Gene Tunney was going to put on a boxing exhibition for the people of Memphis. Gene was sparring with a kid from Arkansas when the kid bopped the champ hard on the nose. The exhibition was halted abruptly after a little over a minute. That kid didn't wake up for over 30 minutes.

It is ironical that our longest running event at the auditorium was the grimmest - the Mississippi River flood of 1937.  Early in the year we were notified by city authorities that we must hold the building for an emergency. From February 14 until the 27th it was estimated that 53,000 people, most of them from the devastated lands of Arkansas, passed thru the building to be inoculated with serum, tagged, fed and registered for sleeping quarters.

Quick Change

At the time, I was running the biggest service station in the city. The auditorium schedule was cleaned out for that period, of course, but the day after the refugees moved out, a show moved in. It was that close.

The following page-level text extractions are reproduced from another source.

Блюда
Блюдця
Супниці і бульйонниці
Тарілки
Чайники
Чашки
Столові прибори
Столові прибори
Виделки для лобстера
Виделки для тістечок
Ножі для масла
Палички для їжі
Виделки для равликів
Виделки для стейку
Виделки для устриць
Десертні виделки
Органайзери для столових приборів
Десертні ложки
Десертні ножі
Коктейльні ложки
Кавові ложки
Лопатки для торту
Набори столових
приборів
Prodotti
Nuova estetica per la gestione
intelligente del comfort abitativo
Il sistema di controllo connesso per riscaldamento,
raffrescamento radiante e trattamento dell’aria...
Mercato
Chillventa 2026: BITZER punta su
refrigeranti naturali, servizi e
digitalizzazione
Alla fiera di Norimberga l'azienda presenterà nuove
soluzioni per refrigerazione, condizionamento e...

Yes, we've had them all down thru the years - wrestlers and religious gatherings, boxers and ballet, conventions and concerts, horse shows and baby shows. Spike Jones and Sir Thomas Beecham, hit Broadway revues and Shakespearean revivals and indoor circuses. And I've loved every minute of it.  The Le Bonheur charity horse show started in the auditorium and has become nationally famous as an indoor horse show. Handling this kind of an attraction had its unusual aspects, too, with the laying of 900 yards of dirt in the building's North Hall.  The toughest show to stage was "Kiss Me, Kate." The producers built a huge set as a permanent fixture for the New York production, then sent it around out on the road. A show that takes six hours to hang is a big show. "Kate" took 12.

Confederate Reunion

Going way back it was surprising that a reunion of the past was the first event to take place in the new auditorium in 1924, several months before its formal dedication - the Confederate Veterans' reunion in June.

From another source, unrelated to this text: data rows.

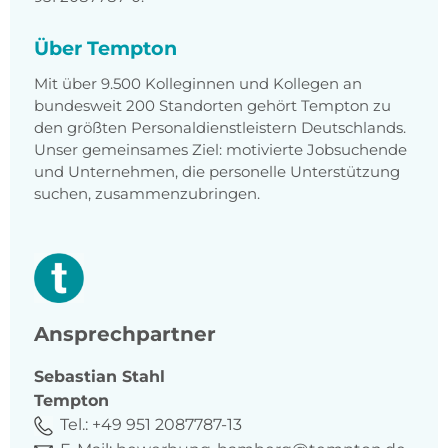
Über Tempton
Mit über 9.500 Kolleginnen und Kollegen an
bundesweit 200 Standorten gehört Tempton zu
den größten Personaldienstleistern Deutschlands.
Unser gemeinsames Ziel: motivierte Jobsuchende
und Unternehmen, die personelle Unterstützung
suchen, zusammenzubringen.
Ansprechpartner
Sebastian
Stahl
Tempton
Tel.:
+49 951 2087787-13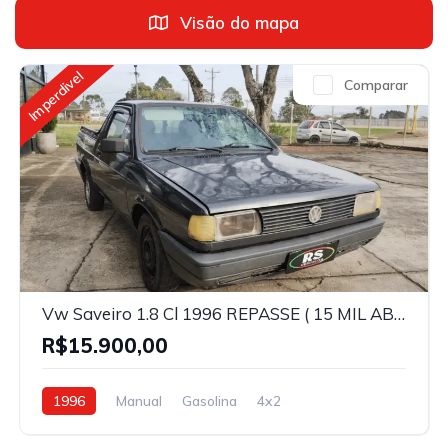
Visão do mapa
Imperdivel
Comparar
Vw Saveiro 1.8 Cl 1996 REPASSE ( 15 MIL ABAIXO DO VALOR DE MERCADO )
R$15.900,00
1996
Manual
Gasolina
4x2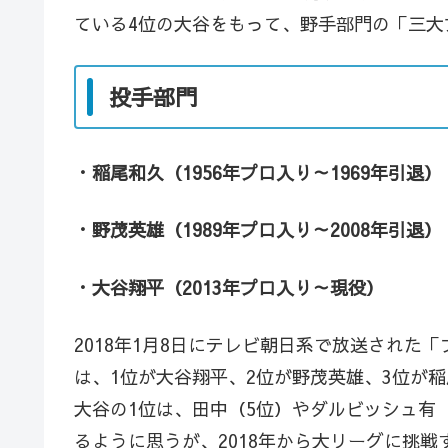
ている4位の大谷をもって、野手部門の「三大
投手部門
・稲尾和久（1956年プロ入り～1969年引退）
・野茂英雄（1989年プロ入り～2008年引退）
・大谷翔平（2013年プロ入り～現役）
2018年1月8日にテレビ朝日系で放送された
は、1位が大谷翔平、2位が野茂英雄、3位が
大谷の1位は、田中（5位）やダルビッシュ有
るように思うが、2018年から大リーグに挑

John Philip Sousa played the first attraction for the public, and that was immediately followed by the San Carlo Opera Company. Then the regular booking began, and in the years to follow the ever-varying parade has marched thru that building.

My "Hundred Years in Show Business" could be said to have started with the old Duquesne Theater in Pittsburgh, where I started as a film machine operator. Movies were so new then that the film was run off into a sack, then rewound before it could be used again.  I came to Memphis in 1904 and built part of the concessions and rides for an amusement park. After the parks came the district manager-ship of a theater chain, and when the Auditorium opened, I moved in.

On November 1 of last year the city retired me, but I'm booking shows into that same auditorium today. Can't seem to get away.  In these days of rapid change and double-quick time, 26 years may seem like only yesterday on the one hand while on the other, the events of that time have already taken on a tinge of ancient history.

Show Goes On

Today the show goes on - all over the amusement world - but it is obvious, even in Memphis, that it is a very different show world from the one I stepped into.  To begin with, back in those days, Memphis had its legitimate theaters. The auditorium was to be a great convention hall and opera house, also a market house. It was to be a big convention hall - though  at the time the city didn't even have a convention bureau. And an opera house, though in those days opera had seldom been known to pay its own way.  In short, the auditorium was to be an experiment. For me, it has proved an interesting one which taxed what ingenuity and wit I could muster. For the people of Memphis it has proved a place for celebration in good times and a place of refuge in bad.

Yes, auditoriums are a public institution, one just as important as the police department, the city hall or the daily newspaper.  Nobody knows, not even those closely associated with auditoriums, what may be next. But the road ahead does show more and better shows, and whatever the tends the show world will take, the auditoriums and arenas of the country will be ready to go along.